Since these treats are so small, I’ve decided to roll these write-ups into one. Ha ha, alright, first up we have Roll. Roll was my first foray into contemporary HK bakeries and restaurants. Who needs social media when you can advertise to hundreds of people in Central? I usually avoid pamphlets people hand out in the street. However, a bright pink pamphlet with a photo of a cake caught my eye so I grabbed a pamphlet. Turned out it was for a new branch of bakery in Central.
Roll sells a selection of pastries and baked goods including macarons, brownies and cookies as well as frozen yogurt. It of courses sells, as its name suggests, swiss rolls which come in regular and mini size.
Move over, cupcakes and macarons, there are new mini treats in town! A swiss roll is a sheet of cake with a layer of cream rolled up. This cake likely came from the British, and HK bakeries soon popularised it. It’s common to find swiss rolls in HK western-style bakeries.
The staff were very friendly and patient while I decided on what kind of cake to get. I chose the mini black sesame roll. This was a black sesame sheet cake made with charcoal powder with a layer of black sesame paste spread on top and a layer of whipped cream, all rolled up. There was an intense black sesame flavour. The sesame paste was quite sweet, but it mostly balanced out the less sweet cake.
This seems like a dangerous place for me because I want to try all the different flavours, particularly chestnut, green tea and mango. They are only HK $10 each (~CDN $1.40).
Roll recently opened a new location at G/F, No 40, Stanley Street, Central, Hong Kong.
For a more traditional HK treat, I went to Tai Cheong, a bakery famous for its egg tarts. This is partly because Chris Patten, the former governor of Hong Kong, once said it was the best egg tart in Hong Kong.
When I passed by the bakery after work, someone had just bought the last two. I waited a couple more minutes and a fresh batch came out! I had to get one. The woman gave me a knowing smile when I ordered.
The egg tart used a shortbread pastry as opposed to a flaky crust. I generally prefer flaky crusts, but this shortbread crust truly made the egg tart. It had a hint of salt which was the perfect contrast to the sweet custard. The crust was baked perfectly all throughout and was still crispy. The custard was smooth and slightly jiggly and just glorious. My favourite part was still the crust though.

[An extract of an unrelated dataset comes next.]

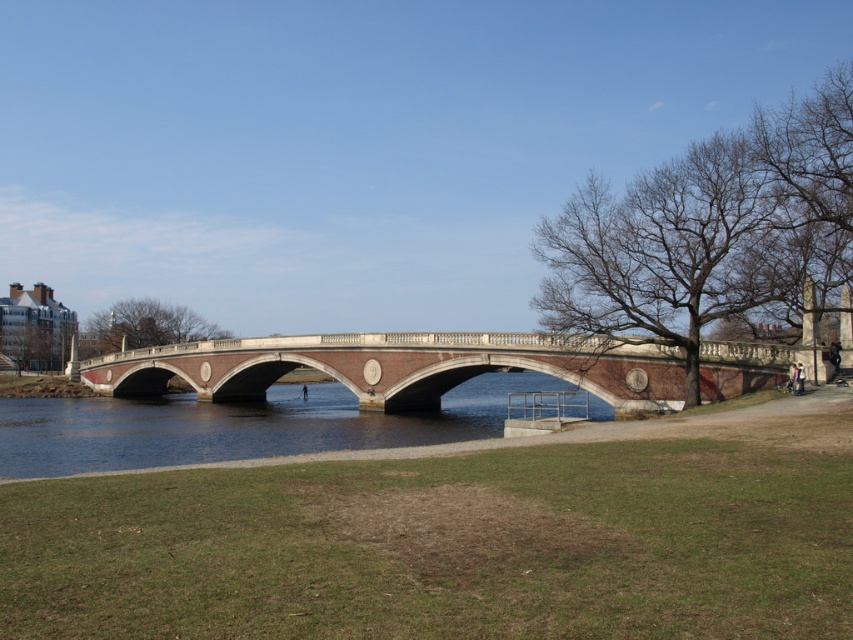 You are standing at the riverside and want to cross to the other side using the brick stone bridge at center. If your walking speed is 1.5 meters per second, how many seconds will it take you to reach the bridge?

The brick stone bridge at center is 38.62 meters away from the viewer. At a walking speed of 1.5 meters per second, it will take approximately 25.75 seconds to reach the bridge.

You are an architect designing a miniature model of this riverside scene. The scale model requires all objects to be proportionally sized. Given that the brick stone bridge at center is larger than the black matte person at center in the original image, how should you adjust their sizes in the model to maintain accuracy?

To maintain accuracy in the scale model, the brick stone bridge at center should be made larger than the black matte person at center, as it is proportionally bigger in the original image.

The egg tarts in Toronto can’t compare to Tai Cheong’s. These were fresh out of the oven and there was no weird metallic after taste. Of course I won’t say no if you give me an egg tart back home 😉
Tai Cheong is located at G/F, 35 Lyndhurst Terrace, Central, Hong Kong.
Finally, last week as I was going home a vendor at the corner of D’Aguilar and Wellington Street convinced me to try one of the last few of these treats for the day. I had been eyeying this little vendor for weeks, but I was too nervous just to point to anything and try it. I still didn’t know what this was when I bought it, but I felt more comfortable buying at the end of the day.
Well, I should have tried this “stall” earlier because was this was delightful! This had a chewy and herbal-tasting exterior with a ground peanut and sugar paste filling. It was extremely sticky and hard to peel off the bamboo at the bottom, but a fun treat to eat.
So, what exactly is “this”? It took a surprising amount of effort to find out. My parents could read the sign but didn’t know what it was. My grandmother enlightened us all. This is called “gai ji gwor” which translates literally to “chicken purple fruit.”
This dessert is made from the leaves of a vine called “Gai Zi” which translates to “chicken poop,” due to the apparently similar aroma! The leaves are ground and mixed with flour and water to make a dough. For the gai ji gwor filling was added and then steamed.
In order not to turn people off, the vendor wrote “purple,” a homophone of “poop” in Cantonese. According to my grandmother, this is usually only sold during the period of Tuen Ng Tsit (Dragon Boat Festival), so I was lucky I caught this.